Federated learning is a technique that enables multiple devices or machines, called clients, to work together to train a machine learning model without sharing their individual data. This approach helps protect the privacy of the clients’ data while still achieving accurate model training. However, communicating the model updates between the clients can be computationally expensive and time-consuming.
To address this challenge, Koneˇcn`y et al. (2016) proposed several strategies to improve communication efficiency in federated learning:
Heterogeneous Setting
Federated learning often involves clients with different computational capacities and available bandwidth, creating a heterogeneous setting. The authors demonstrated that using the same compression ratio for all clients can lead to slower convergence. Instead, they proposed adapting the compression ratio based on the client’s computational capacity to improve communication efficiency.
Distributed Newton Methods
The authors introduced distributed Newton methods, which use incremental Hessian eigenvector sharing to reduce communication complexity. These methods achieve faster convergence than traditional federated learning methods while using less communication.
Local Newtown Methods
Local Newtown methods involve training a local model on each client and sharing the model updates with other clients in a distributed manner. The authors proposed adaptive sketching methods, which use linear regression to approximate the gradient of the objective function and reduce communication complexity. These methods achieve faster convergence than traditional federated learning methods while using less communication.
Mini-Batch FedAvg
FedAvg is a popular federated learning method that uses a mini-batch of client data to update the model. The authors proposed a variant of FedAvg called "mixed" FedAvg, which combines mini-batch and online updates to achieve faster convergence.
Communication Complexity
The authors analyzed the communication complexity of various federated learning methods and demonstrated that distributed Newton methods have the lowest communication complexity. They also showed that using a smaller batch size can lead to faster convergence but higher communication complexity.

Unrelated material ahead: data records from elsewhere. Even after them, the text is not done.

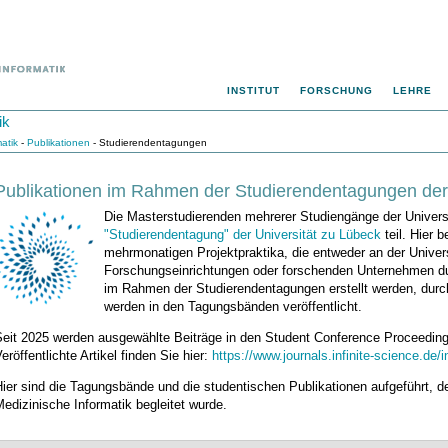
INSTITUT
FORSCHUNG
LEHRE
ik
matik
-
Publikationen
- Studierendentagungen
Publikationen im Rahmen der Studierendentagungen der 
Die Masterstudierenden mehrerer Studiengänge der Univers
"Studierendentagung" der Universität zu Lübeck
teil. Hier b
mehrmonatigen Projektpraktika, die entweder an der Univers
Forschungseinrichtungen oder forschenden Unternehmen dur
im Rahmen der Studierendentagungen erstellt werden, dur
werden in den Tagungsbänden veröffentlicht.
eit 2025 werden ausgewählte Beiträge in den Student Conference Proceedings 
eröffentlichte Artikel finden Sie hier:
https://www.journals.infinite-science.de/
ier sind die Tagungsbände und die studentischen Publikationen aufgeführt, der
edizinische Informatik begleitet wurde.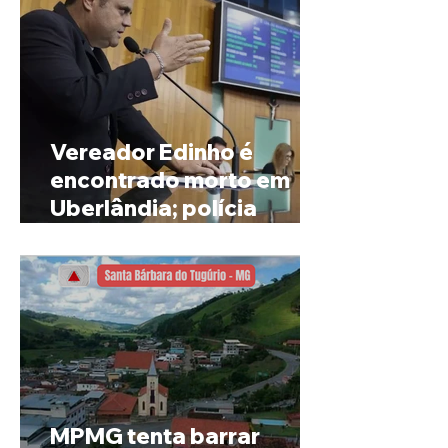
Vereador Edinho é
encontrado morto em
Uberlândia; polícia
investiga o caso
MPMG tenta barrar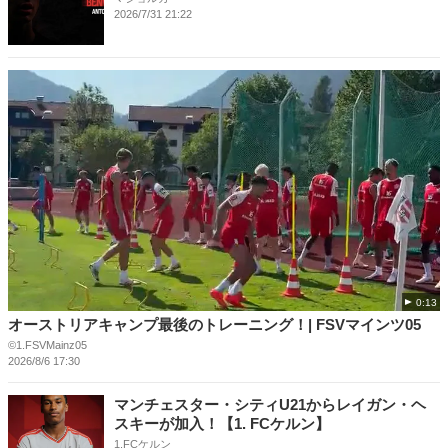
2026/7/31 21:22
0:13
オーストリアキャンプ最後のトレーニング！| FSVマインツ05
©1.FSVMainz05
2026/8/6 17:30
マンチェスター・シティU21からレイガン・ヘ
スキーが加入！【1. FCケルン】
1.FCケルン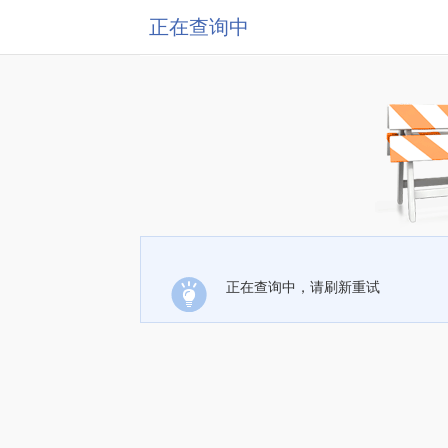
正在查询中
正在查询中，请刷新重试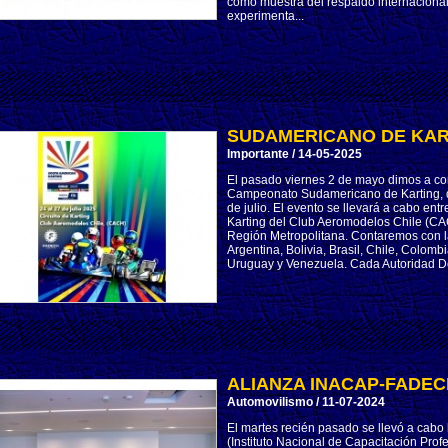
como muestra del respaldo internacional 
experimenta...
SUDAMERICANO DE KAR
Importante / 14-05-2025
El pasado viernes 2 de mayo dimos a cono
Campeonato Sudamericano de Karting, qu
de julio. El evento se llevará a cabo entre
Karting del Club Aeromodelos Chile (CAC
Región Metropolitana. Contaremos con la
Argentina, Bolivia, Brasil, Chile, Colom
Uruguay y Venezuela. Cada Autoridad De
ALIANZA INACAP-FADEC
Automovilismo / 11-07-2024
El martes recién pasado se llevó a cabo 
(Instituto Nacional de Capacitación Prof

In summary, Koneˇcn`y et al. (2016) provided strategies for improving communication efficiency in federated learning, including adaptive sketching methods, distributed Newton methods, and mixed FedAvg. These techniques can help reduce the computational burden on clients while achieving accurate model training. By understanding these strategies, researchers and practitioners can develop more efficient federated learning algorithms that balance accuracy and communication efficiency.